Credibility collapse is driving a trust collapse that will drive a democracy collapse
Can a new credibility system help rebuild trust online (and off)?
This article is part of a series of thinking examining modern media and our civic life including my new book For ALL the People coming Feb 23, 2021.
Democracy is a system of faith: our institutions and process work when we imbue them with belief and trust. Misinformation (unintentionally false content) and disinformation (intentionally, nefariously false content) have always been part of our daily information consumption, but the information landscape we live in moves faster and at a volume well-beyond what humans can cognitively handle effectively. And in 2020, according to NewsGuard, unreliable sources nearly doubled their share of information from 2019. Discerning true from false, healthy from unhealthy, productive from nefarious is fundamental to our ability to understand the world and for democracy to function. But in our current media systems, both mis and disinformation are thriving and occupy a larger percentage of the available information than ever.
We used to rely on gatekeepers and institutions to dictate credibility, but they have lost power and control in a new landscape where we are all creators and distributors of content. The systems of distribution and discovery we rely on for storytelling, for entertainment, for news, for information are fundamental to culture and to democracy but have no ready replacement for the gatekeeping. And the tools we currently rely on are not optimized for our collective social wellbeing or civic health and desperately need direction and help distinguishing and labeling the information they present in order to give people a chance to discern effectively what they consume.
NewsGuard is a new technology company building a new human-curated system for rating and surfacing the sources of content to attempt to make it even possible to discern credible from the garbage or the outright malevolent.
In their analysis of 2020 engagement (defined as likes, shares, or comments on Facebook and Twitter ) with news content online in partnership with NewsWhip (a media analytics company), they see an explosion of news content about both the election and the pandemic — an increase consistent with other content research in a year when people have been craving good, public information about public crises. But what NewsGuard also discovered is that a large portion of that increase comes from generally unreliable sources who doubled their share of engagement over 2019.
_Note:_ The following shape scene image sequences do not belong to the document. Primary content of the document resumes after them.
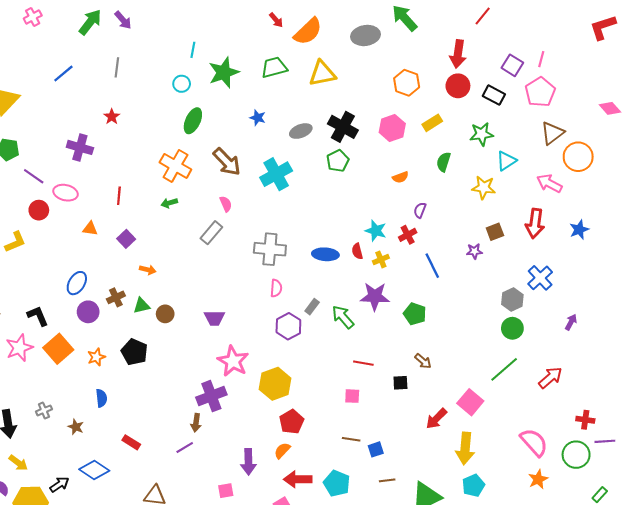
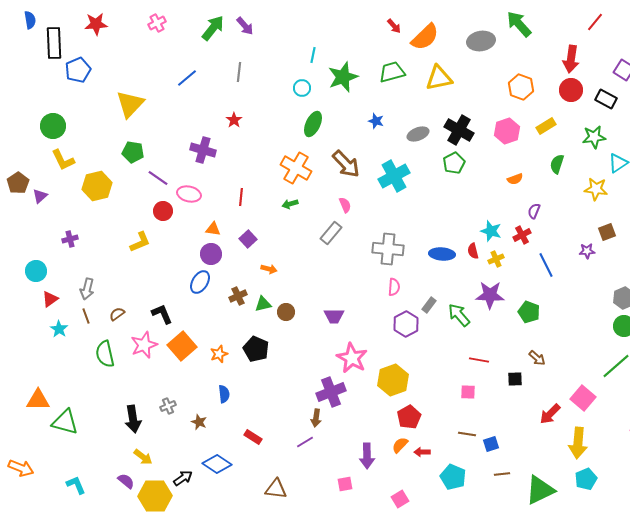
purple circle: (88, 312) -> (211, 254), moved
red arrow: (298, 479) -> (422, 452), moved, size x0.6

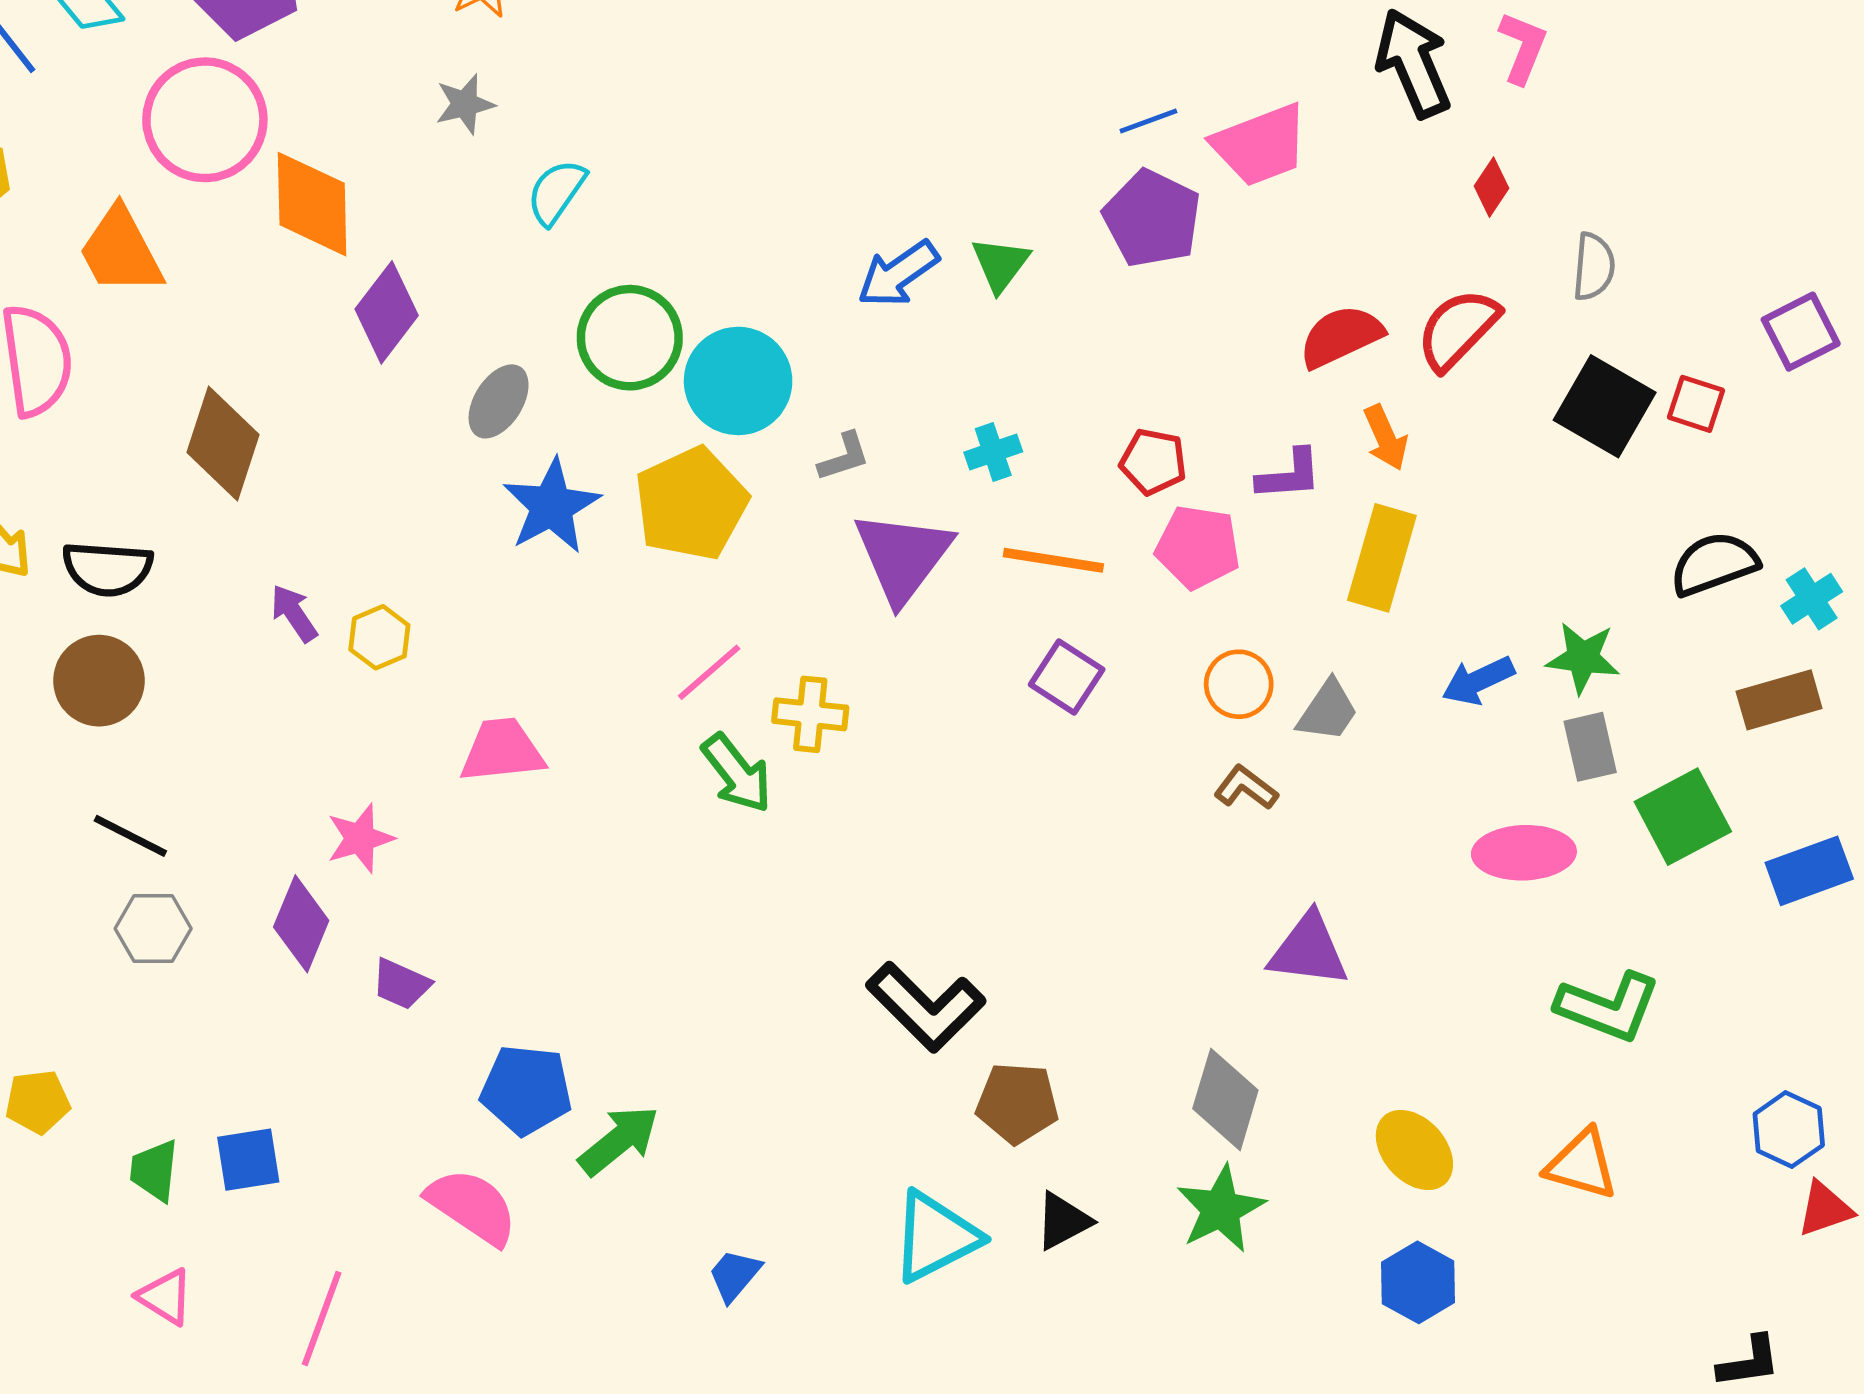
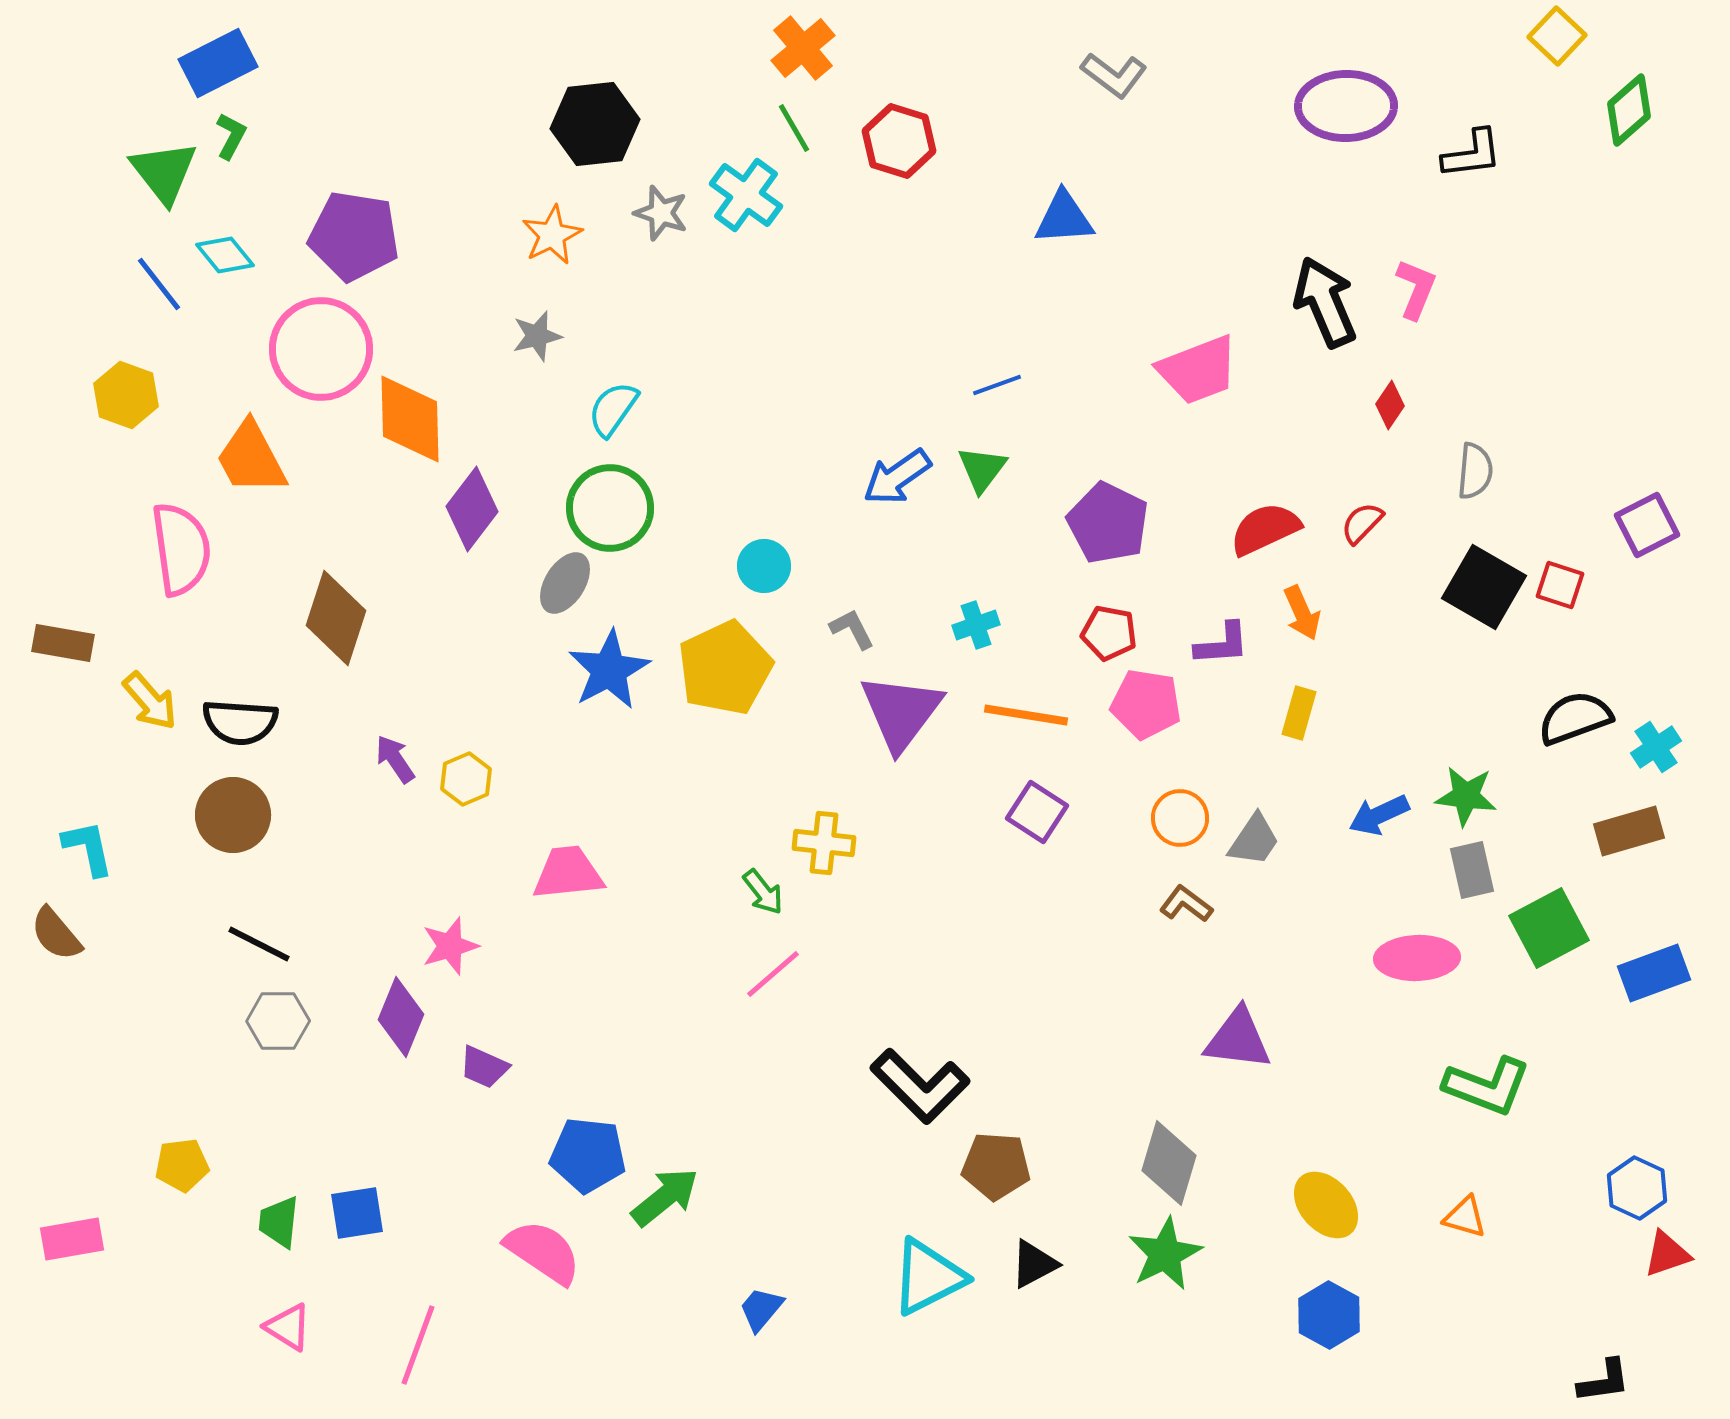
blue line: (1148, 121) -> (997, 385), moved
purple pentagon: (1152, 218) -> (1108, 523), moved
red semicircle: (1458, 329) -> (1362, 523), size x0.6
green circle: (630, 338) -> (610, 508), moved
cyan circle: (738, 381) -> (764, 566), size x0.6
gray L-shape: (844, 457) -> (852, 629), turned -99
yellow rectangle: (1382, 558) -> (1299, 713), size x0.6
pink line: (709, 672) -> (773, 974), moved
green arrow: (737, 773) -> (763, 892), size x0.7
orange triangle: (1582, 1164) -> (1465, 1217), size x0.7

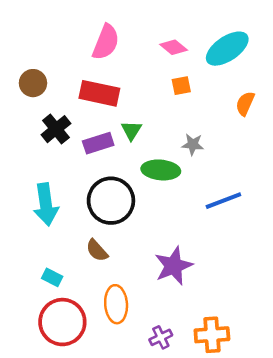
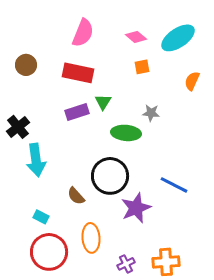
black cross: (56, 129) -> (18, 127), moved
black circle: (111, 201) -> (110, 176), moved
blue line: (223, 201) -> (174, 185), moved, turned 48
At a moment when we most need reliable, healthy media and information systems, we’re getting dangerous and misleading content in greater percentages than ever via systems that have never made it harder to be good information consumers. It’s true both Facebook and Twitter have taken some steps in recent weeks to help remove and identify false and misleading content about COVID-19 and vaccination — thank god. But this is the barest beginning and does not address the ethics of their fundamental design principles. Ultimately, when look back studies are done of this pandemic, we will see a meaningful separation of death rates depending on different community’s information consumption patterns.
I’m hopeful of this new beginning, but time will tell whether NewsGuard’s solution can become a new standard. Unquestionably, this kind of innovation is necessary to a future where media and information systems actually serve people and not just profits.